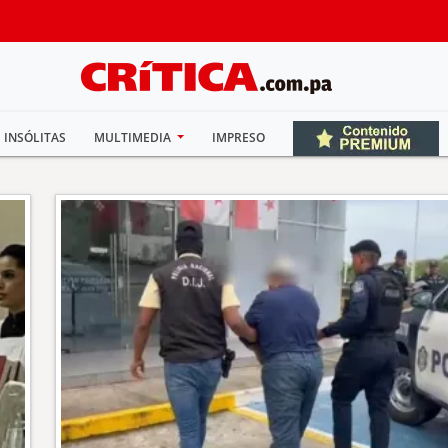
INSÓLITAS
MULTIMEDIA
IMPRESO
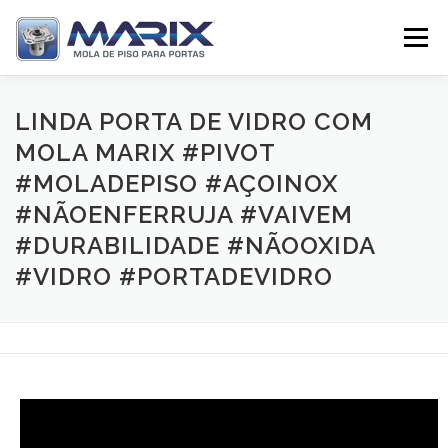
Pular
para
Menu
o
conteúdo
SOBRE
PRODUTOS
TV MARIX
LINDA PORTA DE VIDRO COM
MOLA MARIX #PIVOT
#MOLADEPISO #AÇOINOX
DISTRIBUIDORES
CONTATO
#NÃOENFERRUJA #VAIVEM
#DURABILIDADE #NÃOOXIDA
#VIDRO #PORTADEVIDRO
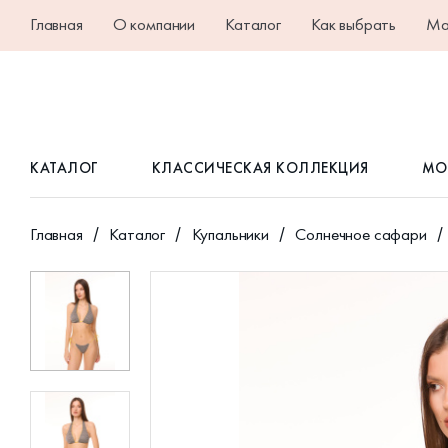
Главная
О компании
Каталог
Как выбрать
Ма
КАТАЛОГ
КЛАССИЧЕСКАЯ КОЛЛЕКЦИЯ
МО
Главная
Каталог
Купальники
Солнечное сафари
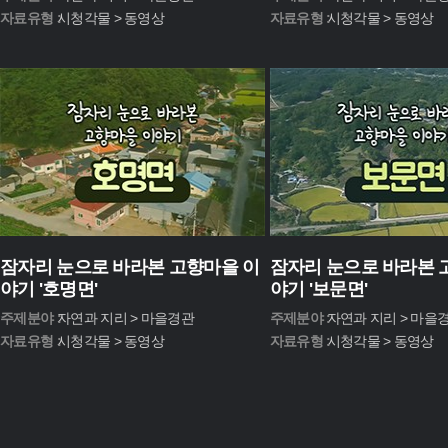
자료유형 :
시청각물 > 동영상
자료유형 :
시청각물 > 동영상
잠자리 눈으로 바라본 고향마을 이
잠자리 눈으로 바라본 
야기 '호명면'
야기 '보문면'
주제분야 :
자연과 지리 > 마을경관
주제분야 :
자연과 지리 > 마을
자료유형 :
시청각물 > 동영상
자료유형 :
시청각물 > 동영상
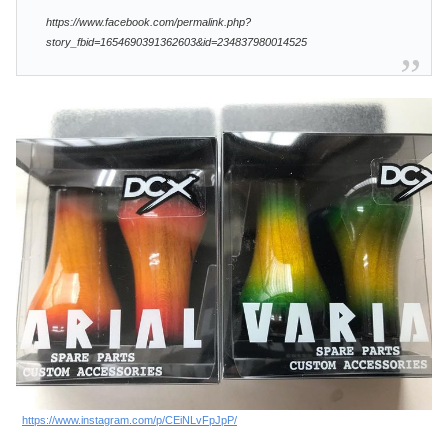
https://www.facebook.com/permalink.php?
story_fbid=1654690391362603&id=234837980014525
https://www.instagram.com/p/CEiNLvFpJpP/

Task to complete
Output verbatim the lines beginning at the line with "DISTRIBUIDORES" and ending at the last line of the material above, inclusive. Do not carry over any pictures.

Written response
DISTRIBUIDORES
CONTATO
#NÃOENFERRUJA #VAIVEM
#DURABILIDADE #NÃOOXIDA
#VIDRO #PORTADEVIDRO
Главная
О компании
Каталог
Как выбрать
Ма
КАТАЛОГ
КЛАССИЧЕСКАЯ КОЛЛЕКЦИЯ
МО
Главная
Каталог
Купальники
Солнечное сафари
자료유형 :
시청각물 > 동영상
자료유형 :
시청각물 > 동영상
잠자리 눈으로 바라본 고향마을 이
잠자리 눈으로 바라본 
야기 '호명면'
야기 '보문면'
주제분야 :
자연과 지리 > 마을경관
주제분야 :
자연과 지리 > 마을
자료유형 :
시청각물 > 동영상
자료유형 :
시청각물 > 동영상
https://www.facebook.com/permalink.php?
story_fbid=1654690391362603&id=234837980014525
https://www.instagram.com/p/CEiNLvFpJpP/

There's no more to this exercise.